Amazon Polly

What It Does

  • Amazon Polly is a Text-to-Speech (TTS) service that converts written text into lifelike speech using deep learning.
  • With Polly, you can create applications that actually speak to users—for example, an audiobook generator, a voice-enabled chatbot, or accessibility tools for visually impaired users.

Key Features (Exam Focus)

  1. Lexicons (Custom Pronunciation Dictionary)
    • You can define how certain words should be pronounced.
    • Example: AWSAmazon Web Services, W3CWorld Wide Web Consortium.
    • Exam Tip: If a question asks how to control the way Polly pronounces abbreviations → the answer is Lexicons.
  2. SSML (Speech Synthesis Markup Language)
    • Markup language to fine-tune speech output: pauses, emphasis, pitch, volume, rate, etc.

    • Example:

      1
      <speak>Hello, <break time="1s"/> how are you?</speak>

      → Polly will say “Hello,” pause for 1 second, then continue with “how are you?”

  3. Voice Engines
    • Standard: Older, robotic-sounding voices.
    • Neural: More human-like and natural.
    • Long-form: Designed for extended audio like podcasts or audiobooks.
    • Generative: Latest engine using GenAI, capable of expressive, adaptive voices.
    • Exam Tip: Know the difference between Standard vs Neural voices.
  4. Speech Marks
    • Metadata showing where words and sentences start/end in the audio stream.
    • Useful for lip-syncing or highlighting words in real-time transcripts.

Important Comparison

  • Amazon Polly = Text → Speech
  • Amazon Transcribe = Speech → Text

Amazon Rekognition

What It Does

  • Amazon Rekognition analyzes images and videos with machine learning.
  • It can identify objects, text, people, and activities, and it supports facial recognition and verification.

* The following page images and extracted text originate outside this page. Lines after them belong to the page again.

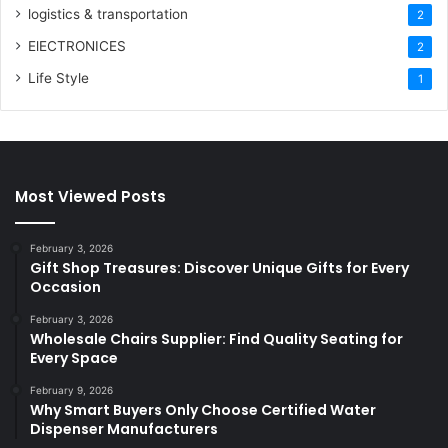
logistics & transportation
2
ElECTRONICES
2
Life Style
1
Most Viewed Posts
February 3, 2026
Gift Shop Treasures: Discover Unique Gifts for Every
Occasion
February 3, 2026
Wholesale Chairs Supplier: Find Quality Seating for
Every Space
February 9, 2026
Why Smart Buyers Only Choose Certified Water
Dispenser Manufacturers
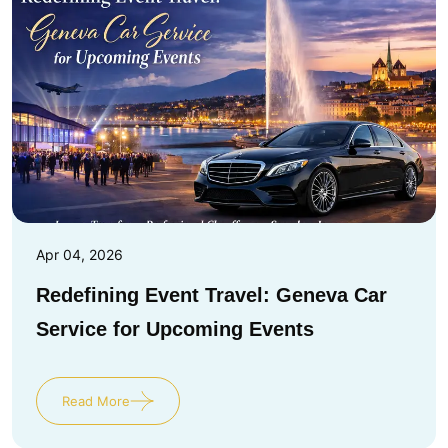
Apr 04, 2026
Redefining Event Travel: Geneva Car
Service for Upcoming Events
Read More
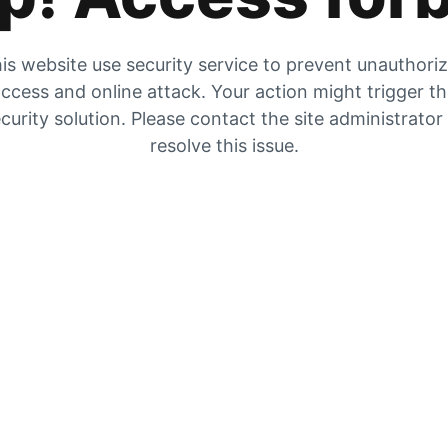
is website use security service to prevent unauthori
ccess and online attack. Your action might trigger t
curity solution. Please contact the site administrator
resolve this issue.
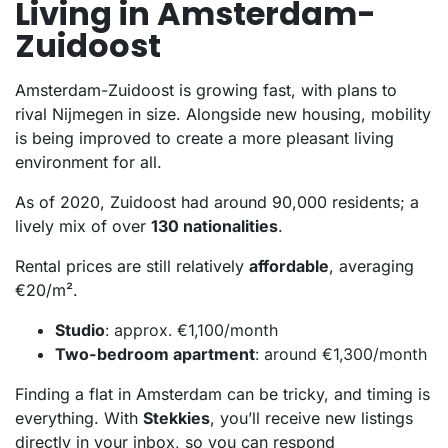
Living in Amsterdam-
Zuidoost
Amsterdam-Zuidoost is growing fast, with plans to
rival Nijmegen in size. Alongside new housing, mobility
is being improved to create a more pleasant living
environment for all.
As of 2020, Zuidoost had around 90,000 residents; a
lively mix of over
130 nationalities
.
Rental prices are still relatively
affordable
, averaging
€20/m².
Studio
: approx. €1,100/month
Two-bedroom apartment
: around €1,300/month
Finding a flat in Amsterdam can be tricky, and timing is
everything. With
Stekkies
, you’ll receive new listings
directly in your inbox, so you can respond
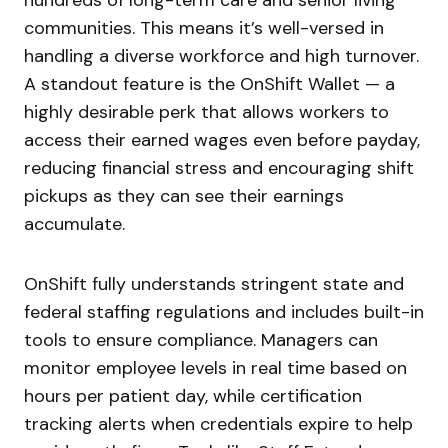
hundreds of long-term care and senior living
communities. This means it’s well-versed in
handling a diverse workforce and high turnover.
A standout feature is the OnShift Wallet — a
highly desirable perk that allows workers to
access their earned wages even before payday,
reducing financial stress and encouraging shift
pickups as they can see their earnings
accumulate.
OnShift fully understands stringent state and
federal staffing regulations and includes built-in
tools to ensure compliance. Managers can
monitor employee levels in real time based on
hours per patient day, while certification
tracking alerts when credentials expire to help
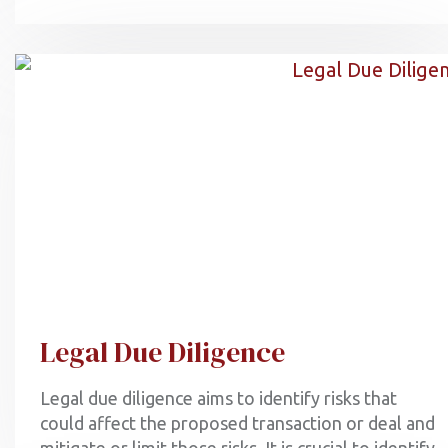
Legal Due Diligence
Legal due diligence aims to identify risks that
could affect the proposed transaction or deal and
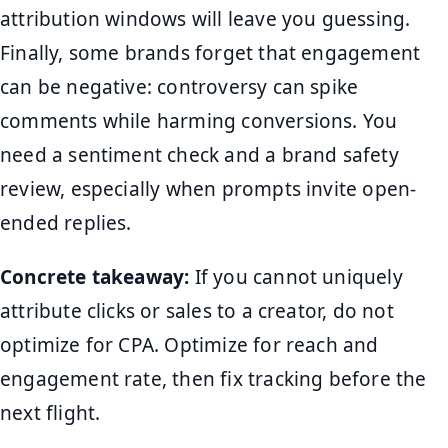
attribution windows will leave you guessing.
Finally, some brands forget that engagement
can be negative: controversy can spike
comments while harming conversions. You
need a sentiment check and a brand safety
review, especially when prompts invite open-
ended replies.
Concrete takeaway:
If you cannot uniquely
attribute clicks or sales to a creator, do not
optimize for CPA. Optimize for reach and
engagement rate, then fix tracking before the
next flight.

Core Use Cases (High Exam Relevance)

  1. Labeling – Automatically detect and categorize objects and scenes (e.g., “car,” “dog,” “mountain”).
  2. Text Detection – Extract text from images (e.g., license plates, signs).
  3. Face Detection & Analysis – Determine gender, age range, and emotions (e.g., smiling, eyes open).
  4. Face Search & Verification – Match against a database of known faces (e.g., for access control).
  5. Celebrity Recognition – Identify famous people.
  6. Pathing / Tracking – Track movement (e.g., following a ball in a sports game).
  7. PPE Detection – Detect personal protective equipment like helmets, gloves, and masks.

Advanced Features

  1. Custom Labels

    • Train Rekognition to detect your own objects or logos.
    • Example: The NFL uses Rekognition to automatically find its logo in social media photos.
    • Only a few hundred training images are needed.
    • Images are stored in Amazon S3, then Rekognition trains a custom model.

    Exam Tip:
    If you see “identify your company logo in images” → answer is Rekognition Custom Labels.

  2. Content Moderation

    • Automatically detect inappropriate or unsafe content (e.g., for social media platforms, ad campaigns, broadcasting).
    • Reduces human review workload to about 1–5%.
    • Integrated with Amazon Augmented AI (A2I) so humans can review edge cases.
    • Supports Custom Moderation Adapters → you can supply your own labeled datasets to improve accuracy.

    Exam Tip:
    If a question asks about automatically filtering harmful content while still allowing human review when needed → the answer involves Rekognition Content Moderation + A2I.


Extra Details That Might Show Up on Exams

  • Face Liveness Detection: Ensures the detected face is real (not a photo or video spoof).
  • Image Properties: Extract dominant colors, foreground/background quality.
  • Integration with Other AWS Services:
    • Works well with Amazon S3 (for image storage).
    • Results can be sent to Amazon SNS/SQS for event handling.
    • Human-in-the-loop moderation integrates with Amazon A2I.

Quick Exam Summary

  • Polly vs Transcribe → Polly = TTS, Transcribe = STT.
  • Polly Key Features → Lexicons, SSML, Neural/Generative Voices, Speech Marks.
  • Rekognition Key Features → Labeling, Text Detection, Face Analysis, Celebrity Recognition, PPE Detection.
  • Rekognition Advanced → Custom Labels, Content Moderation (+ A2I integration).
  • Remember: Rekognition = image/video analysis, Polly = text-to-speech.